SALT LAKE COUNTY (ABC4 News) – Getting a fair and accurate count. It’s the purpose of the census. It’s required by the U.S. Constitution that the federal government administers one every 10 years. It’s to tally people of all ages, races, ethnicities and all citizens and non-citizens.

However, some local leaders believe the uncertainty over whether or not the citizenship question will be on the 2020 census will greatly impact the state of Utah.

It comes after the recent back-and-forth with the Trump administration.

“We were really celebrating yesterday when we learned that the Commerce Department decided not to add the citizenship question,” said Ze Min Xiao, Director of Salt Lake County Office of New Americans.

But, Wednesday morning President Donald Trump tweeted out reports that the question would be dropped were “fake” news.

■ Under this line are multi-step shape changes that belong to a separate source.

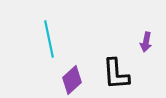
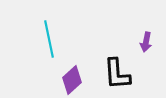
black L-shape: moved 1 px right
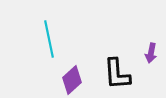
purple arrow: moved 5 px right, 11 px down
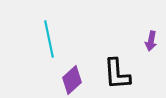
purple arrow: moved 12 px up
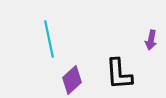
purple arrow: moved 1 px up
black L-shape: moved 2 px right
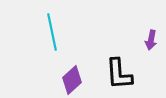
cyan line: moved 3 px right, 7 px up
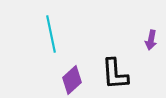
cyan line: moved 1 px left, 2 px down
black L-shape: moved 4 px left
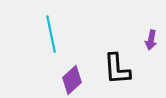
black L-shape: moved 2 px right, 5 px up
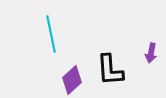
purple arrow: moved 13 px down
black L-shape: moved 7 px left, 1 px down
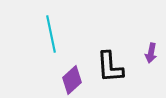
black L-shape: moved 3 px up
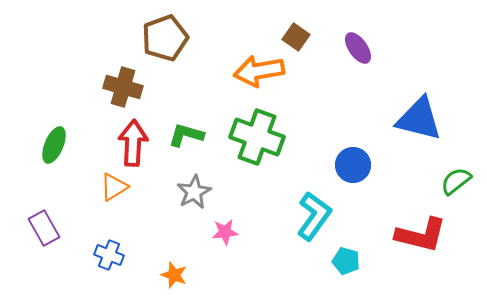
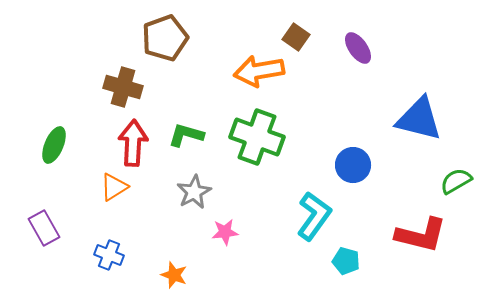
green semicircle: rotated 8 degrees clockwise
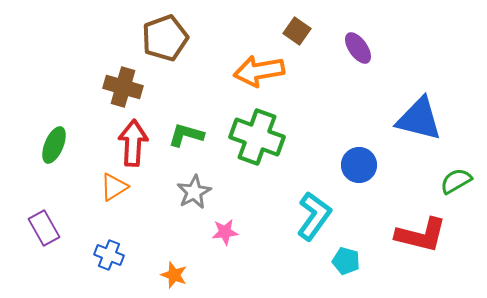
brown square: moved 1 px right, 6 px up
blue circle: moved 6 px right
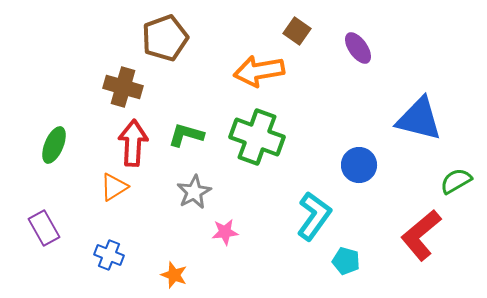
red L-shape: rotated 126 degrees clockwise
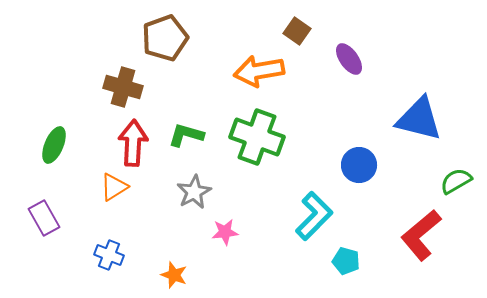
purple ellipse: moved 9 px left, 11 px down
cyan L-shape: rotated 9 degrees clockwise
purple rectangle: moved 10 px up
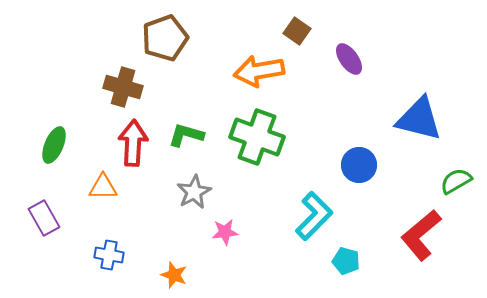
orange triangle: moved 11 px left; rotated 32 degrees clockwise
blue cross: rotated 12 degrees counterclockwise
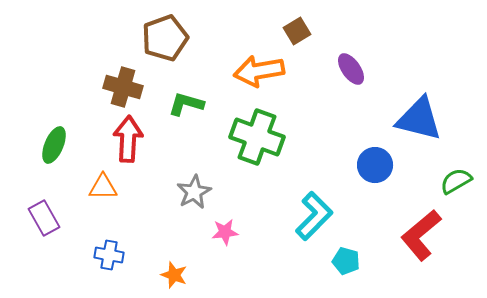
brown square: rotated 24 degrees clockwise
purple ellipse: moved 2 px right, 10 px down
green L-shape: moved 31 px up
red arrow: moved 5 px left, 4 px up
blue circle: moved 16 px right
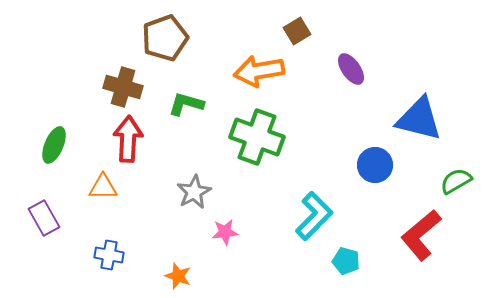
orange star: moved 4 px right, 1 px down
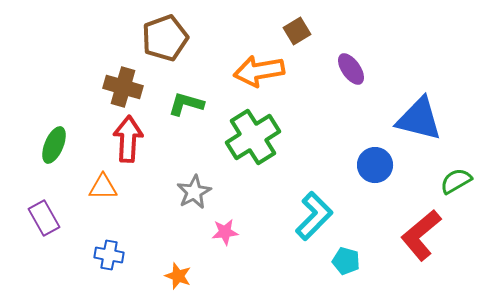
green cross: moved 4 px left; rotated 38 degrees clockwise
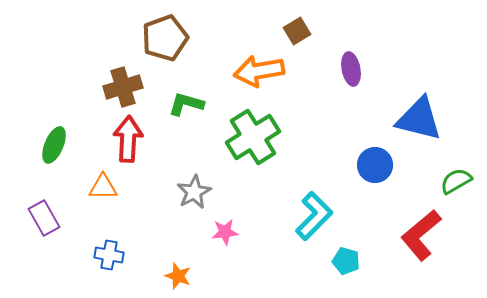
purple ellipse: rotated 24 degrees clockwise
brown cross: rotated 33 degrees counterclockwise
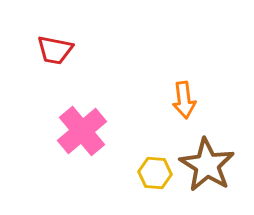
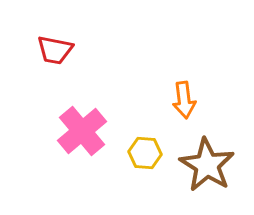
yellow hexagon: moved 10 px left, 20 px up
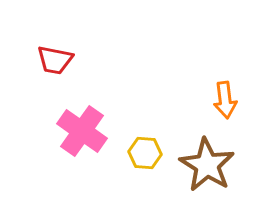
red trapezoid: moved 10 px down
orange arrow: moved 41 px right
pink cross: rotated 15 degrees counterclockwise
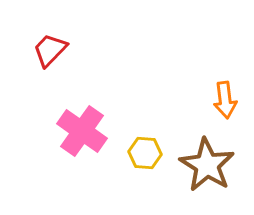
red trapezoid: moved 5 px left, 10 px up; rotated 123 degrees clockwise
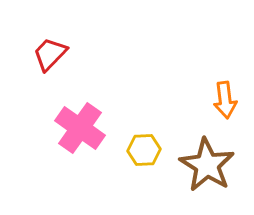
red trapezoid: moved 4 px down
pink cross: moved 2 px left, 3 px up
yellow hexagon: moved 1 px left, 3 px up; rotated 8 degrees counterclockwise
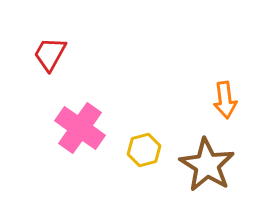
red trapezoid: rotated 15 degrees counterclockwise
yellow hexagon: rotated 12 degrees counterclockwise
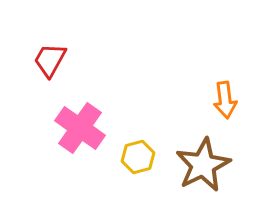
red trapezoid: moved 6 px down
yellow hexagon: moved 6 px left, 7 px down
brown star: moved 4 px left; rotated 14 degrees clockwise
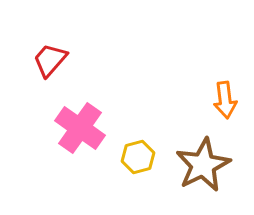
red trapezoid: rotated 12 degrees clockwise
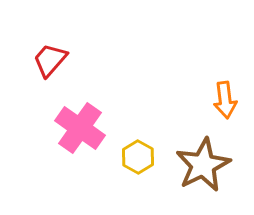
yellow hexagon: rotated 16 degrees counterclockwise
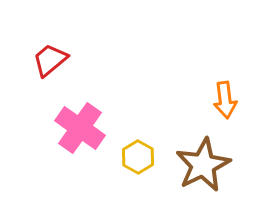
red trapezoid: rotated 9 degrees clockwise
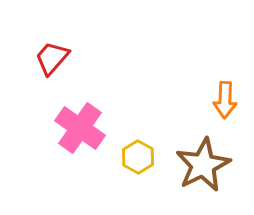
red trapezoid: moved 2 px right, 2 px up; rotated 9 degrees counterclockwise
orange arrow: rotated 9 degrees clockwise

It wasn’t welcoming news for Xiao.

“As we talk to various sectors of the new American population, they have shared with us that they are not comfortable if the citizenship question is on the Census,” said Xiao.

Some of those sectors include immigrants, refugees, children and seniors.

According to information provided to ABC4 by Salt Lake County, not including these groups could result in a loss of $18.7 million annually for the state. That’s for every 1,000 residents not counted.

“We strongly believe that everyone should be counted in our state so that Utah can get the proper investment from the federal government and also the political representation,” said Luis Garza, Executive Director for Comunidades Unidas.

For those seeking citizenship like Sofia whose family is from Chile, the new high school graduate shares what being an American citizen means to her.

“Considering yourself an American should be more important that a piece of paper or plastic that says that you are,” said Sofia.

Locals are encouraged to join their local Census Complete County Committees. There will be outreach booths at various county events throughout the year if you’re interested.